Sedangkan mahasiswa sejatinya sebagai pemantik perjuangan terhadap masyarakat yang dikenal sebagai agen perubahan dan mampu menjawab keresahan dan permasalahan yang dirasakan masyarakat. Namun, bagaimana mungkin memantik dan membangun kesadaran masyarakat untuk bergerak bila di dalam tubuh mahasiswa itu sendiri kesadaran dan kepedulian terhadap kondisi sosial tidak terbangun dengan baik.

Isu nasional dan isu sosial yang ada di masyarakat kini menjadi hal yang kerap kali dikesampingkan oleh karena banyaknya permasalahan dan isu yang terdapat di dalam kampus yang notabenenya menyentuh langsung mahasiswa yang ada di dalam kampus itu sendiri.
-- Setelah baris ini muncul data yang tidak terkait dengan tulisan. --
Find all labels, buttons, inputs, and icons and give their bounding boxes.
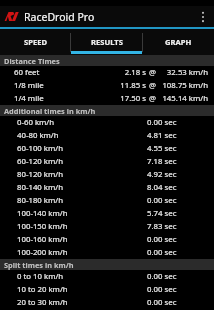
staticText: 5.74 sec (147, 208, 177, 219)
staticText: @ (149, 93, 157, 104)
staticText: 0.00 sec (147, 247, 177, 258)
staticText: 80-140 km/h (17, 182, 64, 193)
button[interactable]: 10 to 20 km/h (0, 283, 214, 296)
staticText: @ (149, 80, 157, 91)
staticText: 100-150 km/h (17, 221, 68, 232)
staticText: 7.83 sec (147, 221, 177, 232)
staticText: 0.00 sec (147, 297, 177, 308)
button[interactable]: 0-60 km/h (0, 116, 214, 129)
staticText: RaceDroid Pro (24, 10, 95, 24)
staticText: 0.00 sec (147, 271, 177, 282)
button[interactable]: 100-140 km/h (0, 207, 214, 220)
button[interactable]: 80-140 km/h (0, 181, 214, 194)
staticText: 0.00 sec (147, 195, 177, 206)
staticText: 40-80 km/h (17, 130, 59, 141)
button[interactable]: 100-200 km/h (0, 246, 214, 259)
staticText: 0-60 km/h (17, 117, 55, 128)
button[interactable]: RESULTS (71, 29, 142, 55)
staticText: 0 to 10 km/h (17, 271, 64, 282)
staticText: 2.18 s (96, 67, 146, 78)
staticText: Additional times in km/h (4, 106, 96, 116)
staticText: 11.85 s (96, 80, 146, 91)
staticText: 4.81 sec (147, 130, 177, 141)
staticText: 100-160 km/h (17, 234, 68, 245)
staticText: 60 feet (14, 67, 40, 78)
button[interactable]: GRAPH (143, 29, 214, 55)
button[interactable]: 100-160 km/h (0, 233, 214, 246)
staticText: 80-180 km/h (17, 195, 64, 206)
staticText: 20 to 30 km/h (17, 297, 68, 308)
staticText: 60-100 km/h (17, 143, 64, 154)
staticText: @ (149, 67, 157, 78)
button[interactable]: 1/4 mile (0, 92, 214, 105)
staticText: RESULTS (91, 37, 123, 47)
button[interactable]: More options (196, 9, 210, 25)
button[interactable]: 40-80 km/h (0, 129, 214, 142)
staticText: 100-200 km/h (17, 247, 68, 258)
staticText: 0.00 sec (147, 284, 177, 295)
staticText: SPEED (24, 37, 47, 47)
staticText: 4.92 sec (147, 169, 177, 180)
staticText: 7.18 sec (147, 156, 177, 167)
staticText: 100-140 km/h (17, 208, 68, 219)
staticText: Split times in km/h (4, 260, 74, 270)
staticText: GRAPH (165, 37, 192, 47)
staticText: Distance Times (4, 56, 60, 66)
staticText: 4.55 sec (147, 143, 177, 154)
staticText: 1/8 mile (14, 80, 44, 91)
button[interactable]: 60-100 km/h (0, 142, 214, 155)
staticText: 32.53 km/h (156, 67, 208, 78)
staticText: 145.14 km/h (156, 93, 208, 104)
button[interactable]: 20 to 30 km/h (0, 296, 214, 309)
button[interactable]: 0 to 10 km/h (0, 270, 214, 283)
button[interactable]: 60-120 km/h (0, 155, 214, 168)
button[interactable]: SPEED (0, 29, 70, 55)
staticText: 0.00 sec (147, 234, 177, 245)
staticText: 1/4 mile (14, 93, 44, 104)
button[interactable]: 80-180 km/h (0, 194, 214, 207)
button[interactable]: 100-150 km/h (0, 220, 214, 233)
staticText: 8.04 sec (147, 182, 177, 193)
staticText: 10 to 20 km/h (17, 284, 68, 295)
staticText: 108.75 km/h (156, 80, 208, 91)
staticText: 0.00 sec (147, 117, 177, 128)
button[interactable]: 80-120 km/h (0, 168, 214, 181)
button[interactable]: 1/8 mile (0, 79, 214, 92)
button[interactable]: 60 feet (0, 66, 214, 79)
staticText: 17.50 s (96, 93, 146, 104)
staticText: 60-120 km/h (17, 156, 64, 167)
staticText: 80-120 km/h (17, 169, 64, 180)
Tidak jauh berbeda dari sejarah NKK dan BKK, kondisi mahasiswa kini disibukkan dengan kegiatan perkuliahan dengan memberikan tumpukan tugas-tugas kuliah semata dan juga dibenturkannya mahasiswa dengan kegiatan-kegiatan yang hanya bersifat event semata, sehingga wajar bila gerakan mahasiswa selalu di identikkan dengan kegiatan yang konservativ, monoton dan kuno dengan metode gerakan dan bentuk yang hampir selalu sama. Sebab pada dasarnya untuk membangun gerakan mahasiswa tentunya kita tidak mesti luput dari metode, selain daripada agenda gerakan yang konsisten dan berjalan continue.

Kita ambil satu contoh saja di UNM Kampus Orange yang dikenal sebagai kampus umar bakri, dimana begitu banyak kebijakan-kebijakan birokrat kampus yang dikeluarkan semena-mena saja .
Sebenarnya Kemerdekaan berserikat sudah diatur dalam Undang-undang 1945 yakni dalam pasal 28 (E) point (2) yang berbunyi setiap warga negara berhak atas kebebasan meyakini kepercayaan, menyatakan pikiran dan, sesuai dengan hati nuraninya dan kemudian dipertegas dalam point (3) setiap warga negara berhak atas kebebasan berserikat,berkumpul dan mengeluarkan pendapat.Namun berbeda halnya dengan Birokrat kampus saat ini dimana setiap regulasi semakin hari semakin mencekik dan semakin menutup ruang gerak lembaga Kemahasiswaan dalam menentukan sikap independensinya sendiri . Alasan klasik selalu terlontar ini berdasar aturan administratif, namun bukankah aturan kampus itu berdasarkan aturan yang menaungi universitas itu sendiri ? tentu iya . Bukan hanya itu berbagai keputusan  semena–mena tanpa landasan yang tidak jelas selalu diputuskan secara sepihak. Seperti pemberian sanksi skorsing terhadap mahasiswa yang sedang mengemukakan pendapat.

Ketika para birokrat kampus berdasar pada undang-undang tersebut tentunya birorkrat tidak mengeluarkan aturan yang terkesan semena mena. Hal inilah yang saya maksudkan di atas bahwa saat ini kondisi NKK dan BKK hadir kembali dengan gaya barunya sebagai upaya meredam para re-generasi untuk ikut andil dalam langkah  perubahan. Tentunya hal ini lagi-lagi adalah wujud nyata sikap otoriter pimpinan terhadap mahasiswa.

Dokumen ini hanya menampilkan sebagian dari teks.